From the Taipei Times, we have an economist J. Bradley Delong (Berkeley) writing: Three cures for three crises.
The third mode is like the second: A bursting bubble or bad news about future productivity or interest rates drives the fall in asset prices. But the fall is larger. Easing monetary policy won't solve this kind of crisis, because even moderately lower interest rates cannot boost asset prices enough to restore the financial system to solvency.
When this happens, governments have two options. First, they can simply nationalize the broken financial system and have the Treasury sort things out -- and reprivatize the functioning and solvent parts as rapidly as possible. Government is not the best form of organization of a financial system in the long term, and even in the short term it is not very good. It is merely the best organization available.
The second option is simply inflation. Yes, the financial system is insolvent, but it has nominal liabilities and either it or its borrowers have some real assets. Print enough money and boost the price level enough, and the insolvency problem goes away without the risks entailed by putting the government in the investment and commercial banking business.
The inflation may be severe, implying massive unjust redistributions and at least a temporary grave degradation in the price system's capacity to guide resource allocation. But even this is almost surely better than a depression.
Let me state it upfront. These economists are full of shit.
Before we talk about why they are full of shit, let me state the general position. In order to understand macro, you must first understand micro i.e. you need to understand how nuts and bolts work before you can start talking about rocket engines.
The theoretical position is correct. Print enough money and you will boost the nominal price level enough, and the insolvency problem goes away.
Unfortunately, that's not how it works in practice.
Firstly, the Fed doesn't "print" money. What it does do is lower the price of money below the market rate which has an effect similar to but not the same as printing money. This is an exceedingly critical point, and I cannot emphasize it enough.
What that means is that it cannot control the channel in which this money will flow. It could flow into commodities, or it could flow into absurd Internet ventures, or it could flow into gold. They have no control over where it goes.
Everyone with me so far?
Now, where the money goes is a matter of psychology. No banker or trader in their right mind is going to throw money at a clearly collapsing asset (which is what housing currently is.) You'd have to be borderline retarded to do so,
The bankers are in it for the money. They don't give a crap about what economists or central banks desire.
In fact, you can see it in the headlines. Wells Fargo now wants 25% down in California. Whether the Fed likes it or not, this is tightened credit for housing (which means they are balking at loaning money for a collapsing asset.)
In fact it is precisely this reason that no bubble in history has ever failed to collapse, inflation or no inflation, central banks be damned!
Now in order to "cushion" housing prices, the money would have to flow into wages because the borrowers need to make their monthly payment. Anybody who believes that wages will increase in the presence of China and India online also believes in the Tooth Fairy.

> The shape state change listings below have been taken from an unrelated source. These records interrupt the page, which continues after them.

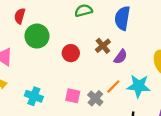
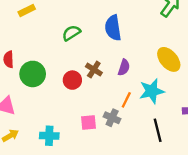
brown cross: (103, 46) -> (94, 70), moved

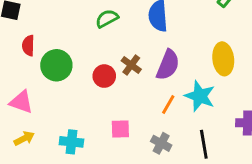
yellow ellipse: (169, 59) -> (223, 59), turned 30
purple semicircle: (124, 67) -> (168, 65), size x1.5
cyan star: (152, 91) -> (200, 96), turned 30
gray cross: (112, 118) -> (161, 143), moved

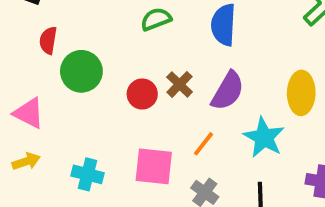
orange line: (168, 105) -> (203, 144), moved
pink square: (120, 129) -> (154, 166), size x1.5

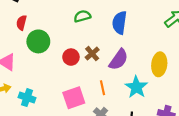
orange line: (203, 144) -> (102, 88), turned -56
pink square: (154, 166) -> (74, 98), turned -30
cyan cross: (87, 174) -> (27, 98), moved

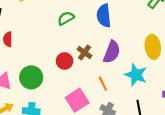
green circle: (38, 41) -> (31, 77), moved

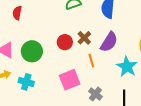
orange line: (103, 83) -> (91, 61), moved

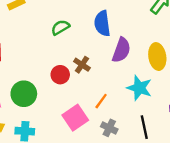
purple semicircle: (109, 42) -> (121, 50), moved
orange line: (91, 61) -> (101, 101), moved, turned 64

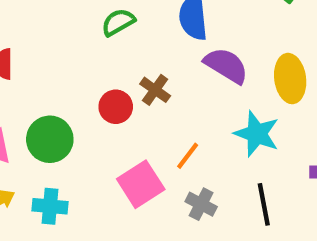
purple semicircle: (121, 50) -> (226, 65), turned -80

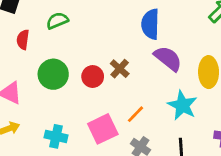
green semicircle: (118, 22) -> (57, 21), moved
green circle: (50, 139) -> (53, 74), moved
cyan cross: (50, 206) -> (56, 136), moved

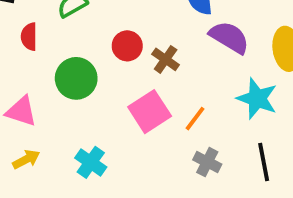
red circle: (93, 77) -> (127, 46), moved
pink square: (103, 129) -> (150, 112), moved
cyan cross: (56, 136) -> (91, 162), turned 30

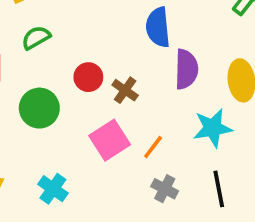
purple semicircle: (229, 37) -> (186, 69), turned 60
cyan star: (257, 99) -> (213, 128), turned -30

Even assuming the Tooth Fairy actually shows up to town, the wages would have to go up right now not 12-18 months later because the borrowers need to make their monthly nut now not 12-18 months later.
Theoretical economists don't worry about time lags. etc. Wave the wand and double the money supply. Yeah, OK.
In what time frame, sir? And what will the borrowers be doing while you're waving the wand?
Finally, we come to the coup de grâce. This is where micro trumps macro every single time.
The credit has been flowing into commodities. Oil at more than $100; wheat prices up 46% in two months. Food and fuel prices are already rising steeply.
The needs of an individual are clear. First air (which is free), then food and fuel (heating, getting to job.) Only after that do they need shelter, and clothing. Everything else may safely be classified as discretionary. (Note if you can't get to your job, you won't be making any money.)
Now, each household has a finite pot of money each month (and this pot will not be increasing as explained above.) If food and fuel costs increase, then the amount of money they can spend on the rest must go down. Since food and fuel are absolute necessities, there is less money left over for shelter. I leave it as any easy exercise to the reader to figure out what happens to home prices in that situation.
So while theoretically inflation solves the problem, it has absolutely no chance of doing so in practice. In fact, it is going to make house prices collapse faster i.e. it will actually have the perverse effect of doing the exact opposite of what is intended.
Put that in your pipes and smoke it, economists!